Please return all of the records verbatim, with the pictures omitted.

Supplied records Block Start

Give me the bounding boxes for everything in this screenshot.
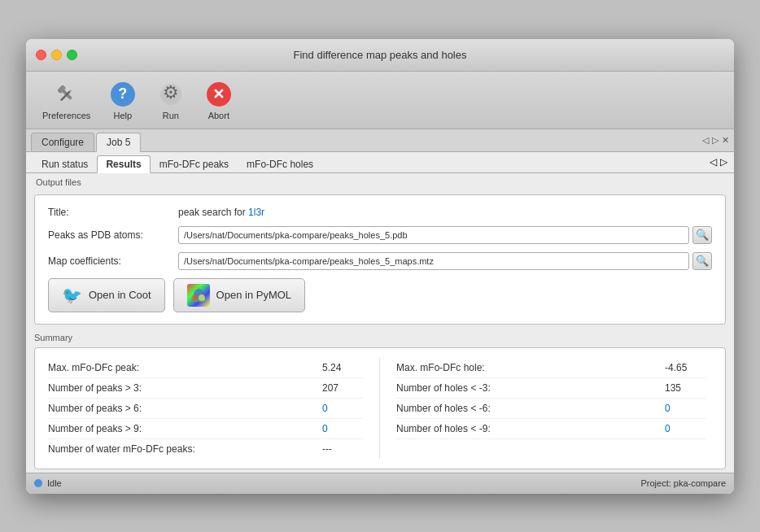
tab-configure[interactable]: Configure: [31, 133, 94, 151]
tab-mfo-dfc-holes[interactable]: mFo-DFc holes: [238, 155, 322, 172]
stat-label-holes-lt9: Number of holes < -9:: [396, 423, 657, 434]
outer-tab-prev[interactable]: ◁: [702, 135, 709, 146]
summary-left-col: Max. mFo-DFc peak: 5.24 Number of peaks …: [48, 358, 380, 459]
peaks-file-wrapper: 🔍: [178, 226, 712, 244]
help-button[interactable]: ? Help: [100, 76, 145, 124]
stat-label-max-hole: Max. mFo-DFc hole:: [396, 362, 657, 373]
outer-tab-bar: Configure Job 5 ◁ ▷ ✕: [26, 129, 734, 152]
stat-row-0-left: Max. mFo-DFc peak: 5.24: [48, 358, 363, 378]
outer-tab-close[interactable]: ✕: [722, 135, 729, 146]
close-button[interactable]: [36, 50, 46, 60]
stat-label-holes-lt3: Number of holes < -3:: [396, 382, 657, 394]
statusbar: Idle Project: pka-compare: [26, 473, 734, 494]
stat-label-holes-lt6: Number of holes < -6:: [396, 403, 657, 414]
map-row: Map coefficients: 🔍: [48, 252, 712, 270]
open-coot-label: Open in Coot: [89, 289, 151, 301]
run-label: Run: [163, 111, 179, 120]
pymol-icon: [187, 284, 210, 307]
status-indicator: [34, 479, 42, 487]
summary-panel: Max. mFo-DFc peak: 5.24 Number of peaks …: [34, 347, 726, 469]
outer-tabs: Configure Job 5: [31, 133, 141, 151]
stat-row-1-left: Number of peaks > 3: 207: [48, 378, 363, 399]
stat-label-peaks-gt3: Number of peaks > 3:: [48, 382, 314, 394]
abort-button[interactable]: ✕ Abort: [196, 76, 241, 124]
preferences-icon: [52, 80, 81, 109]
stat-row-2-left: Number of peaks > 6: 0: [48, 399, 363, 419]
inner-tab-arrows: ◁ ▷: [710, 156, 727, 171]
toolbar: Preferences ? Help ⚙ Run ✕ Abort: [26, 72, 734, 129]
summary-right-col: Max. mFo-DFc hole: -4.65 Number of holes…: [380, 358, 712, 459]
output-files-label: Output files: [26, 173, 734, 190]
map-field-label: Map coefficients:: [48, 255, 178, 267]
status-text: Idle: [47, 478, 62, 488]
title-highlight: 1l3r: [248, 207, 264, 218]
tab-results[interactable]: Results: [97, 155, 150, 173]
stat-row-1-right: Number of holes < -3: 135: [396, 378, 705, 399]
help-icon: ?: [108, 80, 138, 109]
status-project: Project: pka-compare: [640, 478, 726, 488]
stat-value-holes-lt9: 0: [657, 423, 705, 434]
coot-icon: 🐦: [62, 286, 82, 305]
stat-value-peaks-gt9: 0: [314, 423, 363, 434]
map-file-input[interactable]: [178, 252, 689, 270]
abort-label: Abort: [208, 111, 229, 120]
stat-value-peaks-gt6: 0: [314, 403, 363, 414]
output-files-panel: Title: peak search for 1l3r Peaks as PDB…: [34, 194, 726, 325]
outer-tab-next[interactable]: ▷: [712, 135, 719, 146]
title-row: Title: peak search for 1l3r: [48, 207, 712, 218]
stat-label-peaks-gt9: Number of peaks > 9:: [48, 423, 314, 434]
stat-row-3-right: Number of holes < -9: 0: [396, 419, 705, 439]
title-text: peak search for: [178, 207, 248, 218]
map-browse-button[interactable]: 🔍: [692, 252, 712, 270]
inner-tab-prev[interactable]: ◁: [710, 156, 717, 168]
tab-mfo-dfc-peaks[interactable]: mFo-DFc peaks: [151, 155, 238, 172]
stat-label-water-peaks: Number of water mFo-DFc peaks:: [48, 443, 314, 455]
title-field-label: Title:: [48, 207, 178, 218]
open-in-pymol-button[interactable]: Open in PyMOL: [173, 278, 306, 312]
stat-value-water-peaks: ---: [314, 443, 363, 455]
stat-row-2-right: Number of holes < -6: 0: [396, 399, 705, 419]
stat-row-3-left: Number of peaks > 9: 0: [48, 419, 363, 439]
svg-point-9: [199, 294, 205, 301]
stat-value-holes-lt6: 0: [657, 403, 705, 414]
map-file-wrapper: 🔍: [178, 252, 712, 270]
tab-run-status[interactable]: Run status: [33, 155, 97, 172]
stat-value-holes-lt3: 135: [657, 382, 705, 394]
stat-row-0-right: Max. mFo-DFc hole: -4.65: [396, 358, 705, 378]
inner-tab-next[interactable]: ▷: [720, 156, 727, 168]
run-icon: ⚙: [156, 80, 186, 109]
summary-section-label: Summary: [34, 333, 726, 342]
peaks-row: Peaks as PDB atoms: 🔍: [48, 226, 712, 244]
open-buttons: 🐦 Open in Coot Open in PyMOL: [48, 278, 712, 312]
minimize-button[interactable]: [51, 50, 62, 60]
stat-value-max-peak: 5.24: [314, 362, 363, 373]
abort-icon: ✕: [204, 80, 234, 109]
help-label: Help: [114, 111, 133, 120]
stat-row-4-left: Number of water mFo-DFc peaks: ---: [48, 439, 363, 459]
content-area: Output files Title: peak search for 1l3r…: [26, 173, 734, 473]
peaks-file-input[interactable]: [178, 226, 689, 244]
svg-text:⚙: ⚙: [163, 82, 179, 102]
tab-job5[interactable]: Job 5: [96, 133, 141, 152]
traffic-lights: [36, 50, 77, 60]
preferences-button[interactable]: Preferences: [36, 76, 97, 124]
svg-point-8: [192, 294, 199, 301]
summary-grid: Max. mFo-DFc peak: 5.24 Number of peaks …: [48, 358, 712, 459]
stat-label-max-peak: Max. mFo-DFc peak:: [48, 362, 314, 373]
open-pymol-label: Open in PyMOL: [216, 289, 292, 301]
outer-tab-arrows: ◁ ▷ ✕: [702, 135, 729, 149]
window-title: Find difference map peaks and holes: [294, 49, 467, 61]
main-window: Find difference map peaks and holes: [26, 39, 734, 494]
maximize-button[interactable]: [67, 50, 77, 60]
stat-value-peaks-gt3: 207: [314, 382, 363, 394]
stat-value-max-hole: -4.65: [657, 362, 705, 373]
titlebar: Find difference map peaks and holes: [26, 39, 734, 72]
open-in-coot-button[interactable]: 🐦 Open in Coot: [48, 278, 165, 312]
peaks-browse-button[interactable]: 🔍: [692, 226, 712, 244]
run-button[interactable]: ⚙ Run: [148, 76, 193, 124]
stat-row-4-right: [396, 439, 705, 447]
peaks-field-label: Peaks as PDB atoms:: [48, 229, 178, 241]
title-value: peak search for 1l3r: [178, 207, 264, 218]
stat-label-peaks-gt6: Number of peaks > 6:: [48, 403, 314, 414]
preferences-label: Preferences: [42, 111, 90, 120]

Supplied records Block End

### Response:
Give me the bounding boxes for everything in this screenshot.
tab-configure[interactable]: Configure: [31, 133, 94, 151]
tab-mfo-dfc-holes[interactable]: mFo-DFc holes: [238, 155, 322, 172]
stat-label-holes-lt9: Number of holes < -9:: [396, 423, 657, 434]
outer-tab-prev[interactable]: ◁: [702, 135, 709, 146]
summary-left-col: Max. mFo-DFc peak: 5.24 Number of peaks …: [48, 358, 380, 459]
peaks-file-wrapper: 🔍: [178, 226, 712, 244]
help-button[interactable]: ? Help: [100, 76, 145, 124]
stat-label-max-hole: Max. mFo-DFc hole:: [396, 362, 657, 373]
outer-tab-bar: Configure Job 5 ◁ ▷ ✕: [26, 129, 734, 152]
stat-row-0-left: Max. mFo-DFc peak: 5.24: [48, 358, 363, 378]
outer-tab-close[interactable]: ✕: [722, 135, 729, 146]
close-button[interactable]: [36, 50, 46, 60]
stat-label-holes-lt3: Number of holes < -3:: [396, 382, 657, 394]
statusbar: Idle Project: pka-compare: [26, 473, 734, 494]
stat-label-holes-lt6: Number of holes < -6:: [396, 403, 657, 414]
map-row: Map coefficients: 🔍: [48, 252, 712, 270]
open-coot-label: Open in Coot: [89, 289, 151, 301]
run-label: Run: [163, 111, 179, 120]
pymol-icon: [187, 284, 210, 307]
status-indicator: [34, 479, 42, 487]
summary-panel: Max. mFo-DFc peak: 5.24 Number of peaks …: [34, 347, 726, 469]
outer-tabs: Configure Job 5: [31, 133, 141, 151]
stat-row-1-left: Number of peaks > 3: 207: [48, 378, 363, 399]
stat-label-peaks-gt3: Number of peaks > 3:: [48, 382, 314, 394]
abort-button[interactable]: ✕ Abort: [196, 76, 241, 124]
preferences-icon: [52, 80, 81, 109]
stat-row-2-left: Number of peaks > 6: 0: [48, 399, 363, 419]
inner-tab-arrows: ◁ ▷: [710, 156, 727, 171]
toolbar: Preferences ? Help ⚙ Run ✕ Abort: [26, 72, 734, 129]
summary-right-col: Max. mFo-DFc hole: -4.65 Number of holes…: [380, 358, 712, 459]
output-files-label: Output files: [26, 173, 734, 190]
map-field-label: Map coefficients:: [48, 255, 178, 267]
status-text: Idle: [47, 478, 62, 488]
title-highlight: 1l3r: [248, 207, 264, 218]
tab-results[interactable]: Results: [97, 155, 150, 173]
stat-row-1-right: Number of holes < -3: 135: [396, 378, 705, 399]
help-icon: ?: [108, 80, 138, 109]
status-project: Project: pka-compare: [640, 478, 726, 488]
stat-value-holes-lt9: 0: [657, 423, 705, 434]
coot-icon: 🐦: [62, 286, 82, 305]
stat-value-peaks-gt9: 0: [314, 423, 363, 434]
map-file-input[interactable]: [178, 252, 689, 270]
abort-label: Abort: [208, 111, 229, 120]
stat-value-peaks-gt6: 0: [314, 403, 363, 414]
output-files-panel: Title: peak search for 1l3r Peaks as PDB…: [34, 194, 726, 325]
outer-tab-next[interactable]: ▷: [712, 135, 719, 146]
title-row: Title: peak search for 1l3r: [48, 207, 712, 218]
stat-label-peaks-gt9: Number of peaks > 9:: [48, 423, 314, 434]
stat-row-3-right: Number of holes < -9: 0: [396, 419, 705, 439]
title-text: peak search for: [178, 207, 248, 218]
map-browse-button[interactable]: 🔍: [692, 252, 712, 270]
inner-tab-prev[interactable]: ◁: [710, 156, 717, 168]
tab-mfo-dfc-peaks[interactable]: mFo-DFc peaks: [151, 155, 238, 172]
stat-label-water-peaks: Number of water mFo-DFc peaks:: [48, 443, 314, 455]
title-field-label: Title:: [48, 207, 178, 218]
open-in-pymol-button[interactable]: Open in PyMOL: [173, 278, 306, 312]
stat-value-water-peaks: ---: [314, 443, 363, 455]
stat-row-2-right: Number of holes < -6: 0: [396, 399, 705, 419]
stat-row-3-left: Number of peaks > 9: 0: [48, 419, 363, 439]
svg-point-9: [199, 294, 205, 301]
stat-value-holes-lt6: 0: [657, 403, 705, 414]
map-file-wrapper: 🔍: [178, 252, 712, 270]
tab-run-status[interactable]: Run status: [33, 155, 97, 172]
stat-value-holes-lt3: 135: [657, 382, 705, 394]
stat-row-0-right: Max. mFo-DFc hole: -4.65: [396, 358, 705, 378]
inner-tab-next[interactable]: ▷: [720, 156, 727, 168]
run-icon: ⚙: [156, 80, 186, 109]
summary-section-label: Summary: [34, 333, 726, 342]
peaks-row: Peaks as PDB atoms: 🔍: [48, 226, 712, 244]
open-buttons: 🐦 Open in Coot Open in PyMOL: [48, 278, 712, 312]
minimize-button[interactable]: [51, 50, 62, 60]
stat-value-max-peak: 5.24: [314, 362, 363, 373]
abort-icon: ✕: [204, 80, 234, 109]
help-label: Help: [114, 111, 133, 120]
stat-row-4-left: Number of water mFo-DFc peaks: ---: [48, 439, 363, 459]
content-area: Output files Title: peak search for 1l3r…: [26, 173, 734, 473]
peaks-file-input[interactable]: [178, 226, 689, 244]
svg-text:⚙: ⚙: [163, 82, 179, 102]
tab-job5[interactable]: Job 5: [96, 133, 141, 152]
traffic-lights: [36, 50, 77, 60]
preferences-button[interactable]: Preferences: [36, 76, 97, 124]
svg-point-8: [192, 294, 199, 301]
summary-grid: Max. mFo-DFc peak: 5.24 Number of peaks …: [48, 358, 712, 459]
stat-label-max-peak: Max. mFo-DFc peak:: [48, 362, 314, 373]
open-pymol-label: Open in PyMOL: [216, 289, 292, 301]
outer-tab-arrows: ◁ ▷ ✕: [702, 135, 729, 149]
window-title: Find difference map peaks and holes: [294, 49, 467, 61]
main-window: Find difference map peaks and holes: [26, 39, 734, 494]
maximize-button[interactable]: [67, 50, 77, 60]
stat-value-peaks-gt3: 207: [314, 382, 363, 394]
stat-value-max-hole: -4.65: [657, 362, 705, 373]
titlebar: Find difference map peaks and holes: [26, 39, 734, 72]
open-in-coot-button[interactable]: 🐦 Open in Coot: [48, 278, 165, 312]
peaks-browse-button[interactable]: 🔍: [692, 226, 712, 244]
run-button[interactable]: ⚙ Run: [148, 76, 193, 124]
stat-row-4-right: [396, 439, 705, 447]
peaks-field-label: Peaks as PDB atoms:: [48, 229, 178, 241]
title-value: peak search for 1l3r: [178, 207, 264, 218]
stat-label-peaks-gt6: Number of peaks > 6:: [48, 403, 314, 414]
preferences-label: Preferences: [42, 111, 90, 120]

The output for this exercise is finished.